■ **How to complete this task**
Your task is to repeat exactly the lines below between the line holding "のすべてが揃う極上のリゾート環境です。" and the line holding "性、交通利便性共に優れています。海上花", inclusive, and only those.

■ **Data**
# # # #

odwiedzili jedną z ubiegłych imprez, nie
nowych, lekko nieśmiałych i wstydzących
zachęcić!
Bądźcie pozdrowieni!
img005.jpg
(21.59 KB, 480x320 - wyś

# # # #

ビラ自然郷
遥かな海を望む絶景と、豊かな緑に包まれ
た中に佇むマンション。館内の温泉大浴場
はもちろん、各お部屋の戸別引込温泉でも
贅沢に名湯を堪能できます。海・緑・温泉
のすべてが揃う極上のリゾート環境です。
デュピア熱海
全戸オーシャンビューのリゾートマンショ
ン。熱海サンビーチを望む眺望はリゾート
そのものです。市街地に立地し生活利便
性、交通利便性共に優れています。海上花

# # # #

■ **Finished task**
のすべてが揃う極上のリゾート環境です。
デュピア熱海
全戸オーシャンビューのリゾートマンショ
ン。熱海サンビーチを望む眺望はリゾート
そのものです。市街地に立地し生活利便
性、交通利便性共に優れています。海上花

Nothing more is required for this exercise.